The Agricultural Transition Plan published on the 30 November is vital reading for foresters. It really does herald a revolution in land management incentives (and to a lesser extent regulation) and outlines how the different schemes and components will interact, including the Environmental Land Management scheme.

Some of the biggest developments are reductions in direct farm payments, redirecting this money to environmental outcomes, retirement options for farmers and increased support for transition away from the status quo.

Read the Agricultural Transition Plan


To accompany the Agricultural Transition Plan, Defra have created a suite of products to make sure farmers, foresters and other land managers, and those people they trust as advisers, feel informed about the changes after the transition period ends.

If you are involved in advice, the following document will be of use to you and contains an overview of the changes, with a Q&A section.

Read the Advice Document

If you are a farmer or land manager, the Farming is Changing publication summarises the Agricultural Transition Plan.

Read the Farming is Changing Booklet


The UK Government and Defra are committed to the idea of co-design to develop the framework in the proposed plan for England. Strong engagement from the sector will help shape this in a positive way for the sector, but this is a big task over the next four years, with many pilots and tests and trials running to help shape the final, firmer offer starting in 2024.

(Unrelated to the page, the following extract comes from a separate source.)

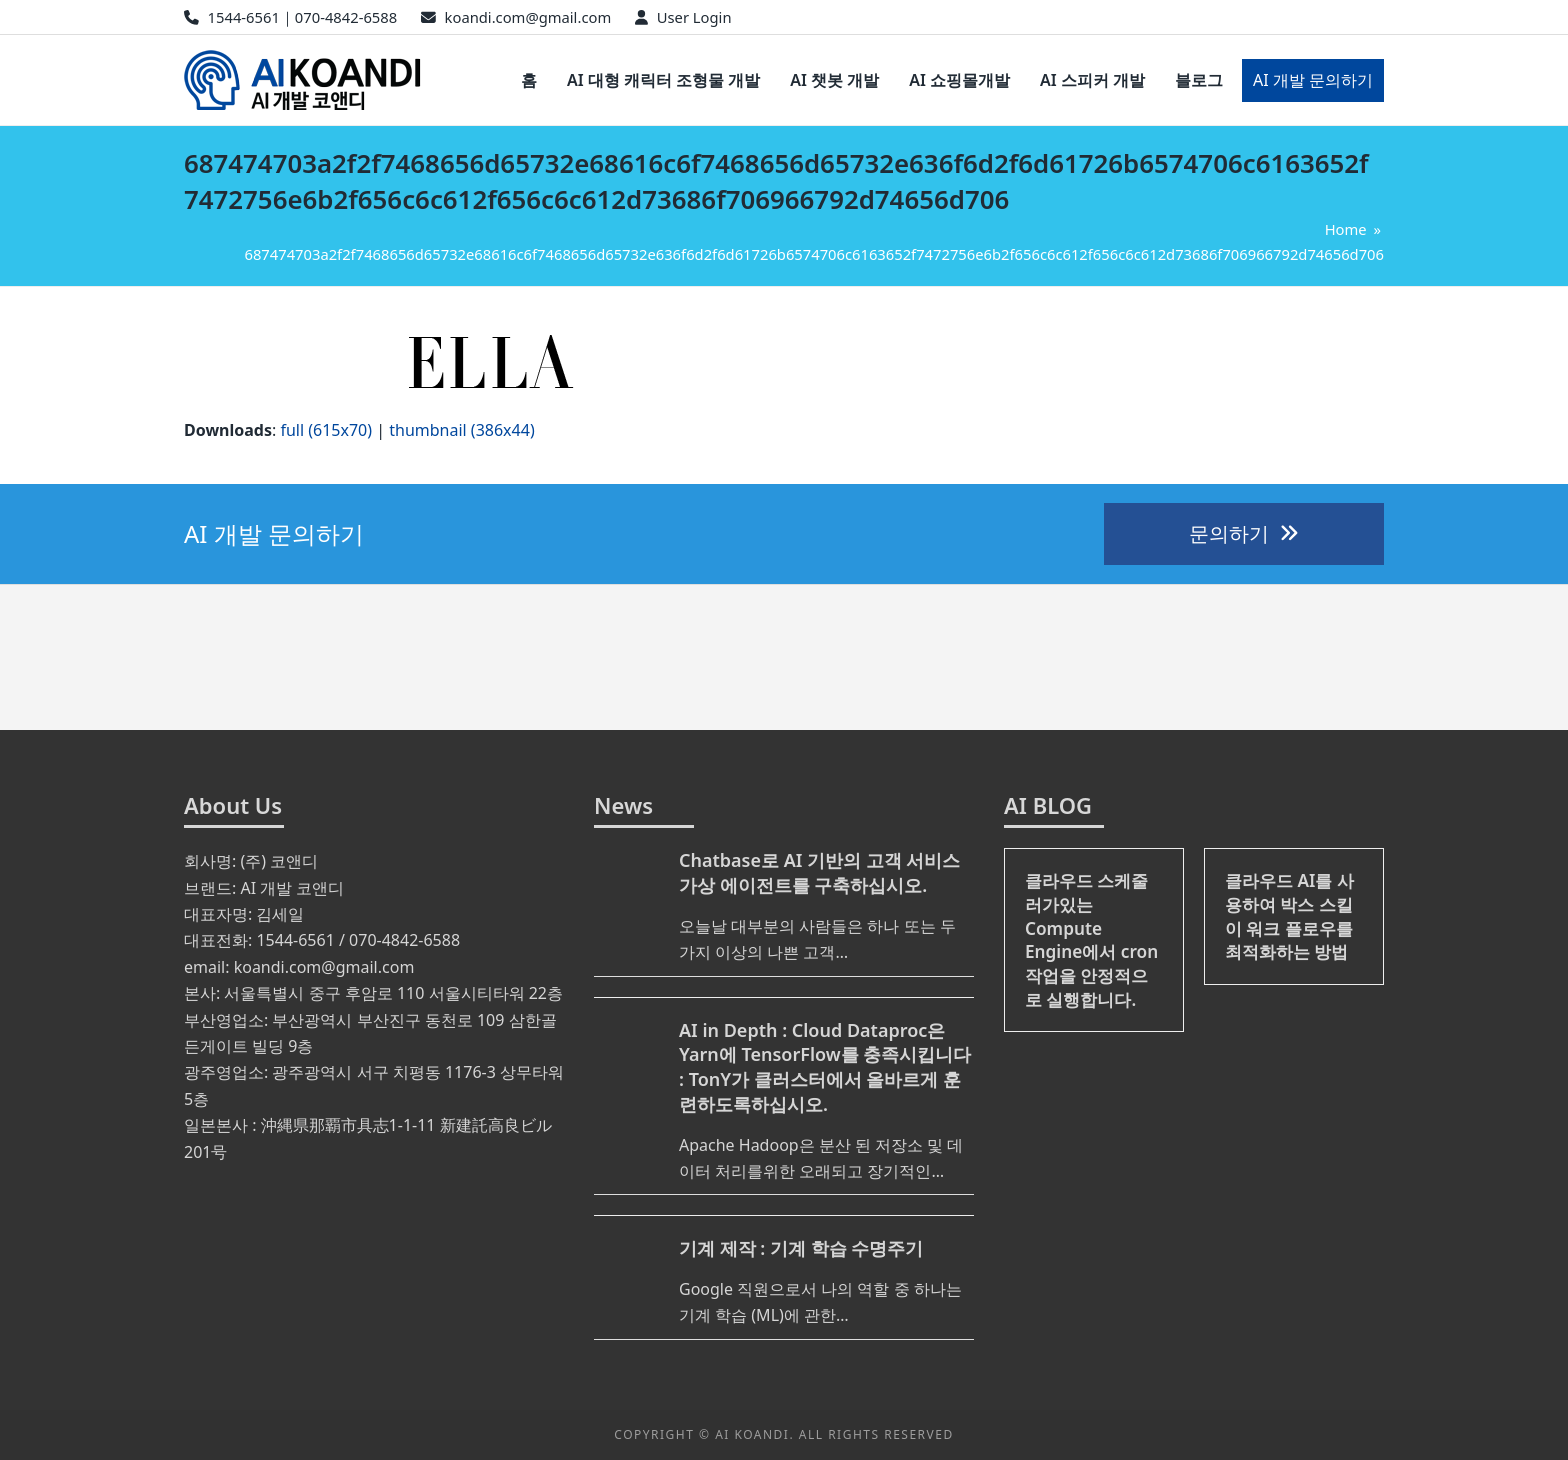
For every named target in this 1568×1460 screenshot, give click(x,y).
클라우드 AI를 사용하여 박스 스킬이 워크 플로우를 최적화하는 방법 (1289, 916)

The Institute’s engagement work has been running for several years.

In 2019, we wrote a position paper on the Environmental Land Management scheme and sent it to George Eustice MP, and earlier this year we produced a response to Defra’s policy discussion document with Confor, the Royal Forestry Society and the Woodland Trust.

We are represented on various Defra working groups including the ELM engagement group (the lead over-arching group) and the ELM Advice satellite group. We are also linking up with partners like Confor wherever possible.

As well as these we hope to be joining the Future Farming Countryside Programmes Co-design team, covering items such as capital grants, advice/guidance and business planning. This has control of around 10% of the overall budget and has the potential to shape future land management hugely.

Work is ongoing on the future of advice/guidance, grant rates/basis/scope and eligibility criteria, as well as linkages with current interventions and regulatory processes. This is a marathon not a sprint and there’s a long way to go but we just edged past another milestone!